À la mi-février 1945, George Orwell débarque à Paris. Le voilà envoyé spécial de deux journaux, le Manchester Evening News et The Observer. Il est chargé par David Astor, qui dirige l’Observer, de couvrir l’actualité en France et de suivre l’avancée des troupes alliées en Allemagne.

Il prend d’abord ses quartiers à l’hôtel Scribe. Il apprit que Ernest Hemingway était aussi à Paris après avoir couvert notamment la « Bataille des Ardennes » (1). George Orwell se réjouit de le rencontrer. L’anecdote est ensuite raconté par Paul Potts, un ami d’Orwell:

Il alla jusqu’à sa chambre [celle d’Hemingway, au Ritz] et frappa à la porte. Quand on lui dit d’entrer, il ouvrit la porte, resta sur le seuil et dit: « Je suis Eric Blair ». Hemingway, qui se tenait de l’autre côté du lit, sur lequel reposait deux valises, était en train de ranger ses affaires, et ce qu’il voyait n’était qu’un autre correspondant de guerre, manifestement britannique [Orwell portait un uniforme de capitaine, comme tout journaliste accrédité], de sorte qu’il beugla: « Bah, que diable voulez-vous? » Orwell répondit timidement: « Je suis George Orwell ». Hemingway poussa les valises au bord du lit, se pencha et sortit une bouteille de Scotch de dessous le lit et, beuglant encore, dit: « Pourquoi diable ne l’avez-vous pas dit. Buvons un coup, Buvons un double. Sec ou avec de l’eau, il n’y a pas de soda. (2)

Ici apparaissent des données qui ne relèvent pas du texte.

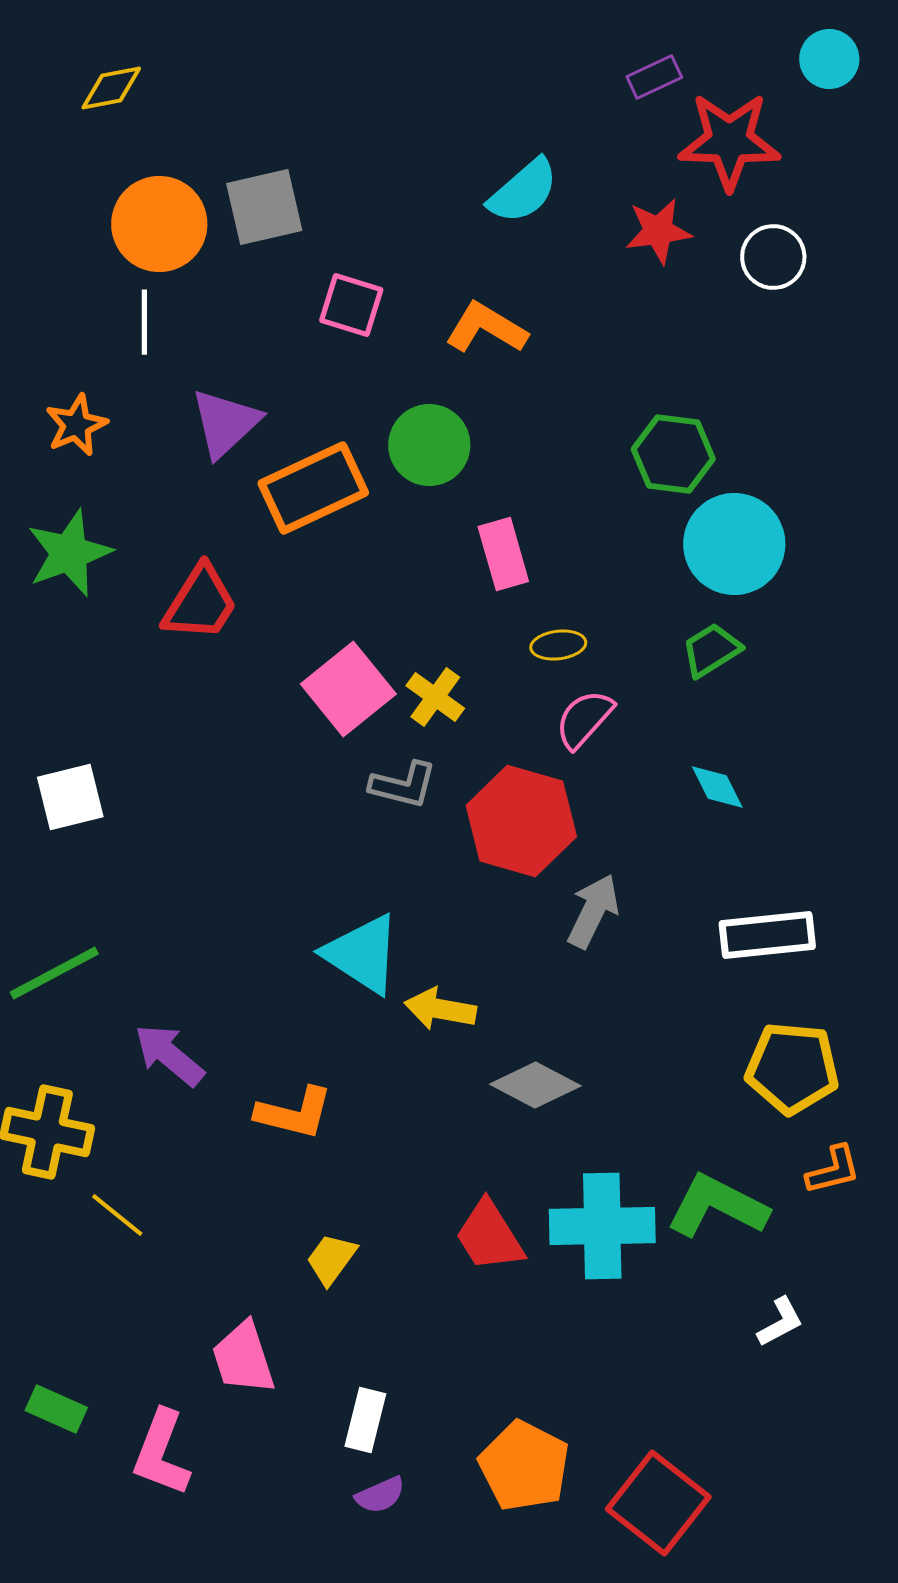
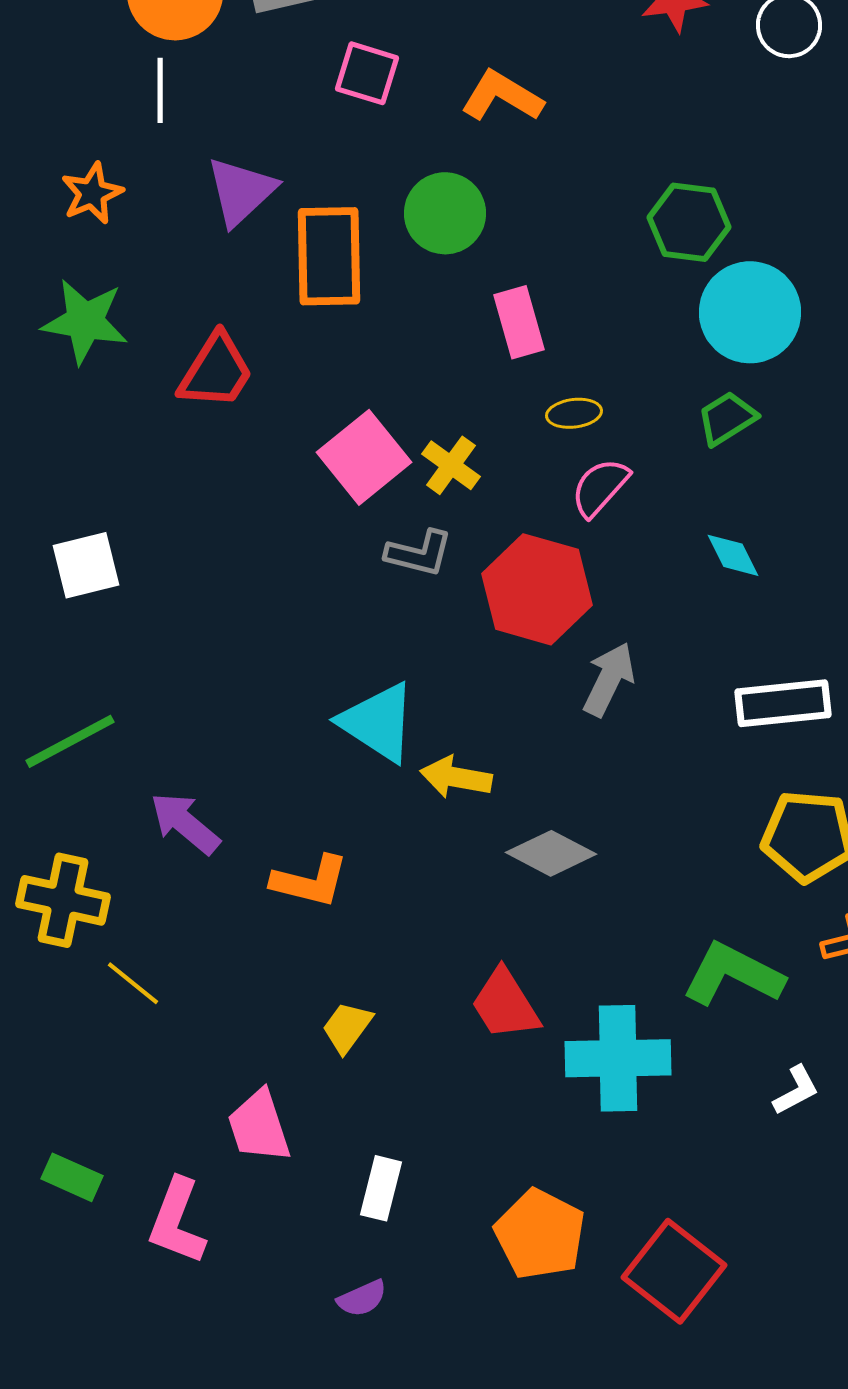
orange rectangle: (313, 488) -> (329, 256), turned -66
green star: (69, 553) -> (85, 321), turned 30
cyan cross: (602, 1226) -> (618, 1058), moved
purple semicircle: (380, 1495) -> (362, 1298), moved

Mais le plus surprenant, tient dans la conversation qu’eurent les deux hommes. D’après Hemingway, George Orwell n’était pas tranquille. Il était « assez nerveux et inquiet, très maigre et en mauvais état ». En fait, d’après Hemingway, il pensait qu’il pouvait d’être assassiné par les communistes. Hemingway lui prêta un Colt calibre 32 (3). Ainsi lesté, George Orwell pouvait partir en reportage.

Il écrivit assez peu d’articles, car son séjour fut marqué par la maladie. Celle-ci dut être grave. Alors qu’il était hospitalisé à Cologne, il rédigea une sorte de testament, Notes à l’intention de mon exécuteur littéraire (4). Mais surtout, il apprit le décès brutal de son épouse, Eileen. Il repartit immédiatement —le 31 mars— pour l’Angleterre, mais son séjour y fut bref. Il préféra retourner en reportage. Il était à Paris dès le 8 avril! Comme il l’écrivit à un ami, Anthony Powell: « Chez moi j’étais si désemparé que j’ai pensé qu’il valait mieux voyager quelques temps. » (5)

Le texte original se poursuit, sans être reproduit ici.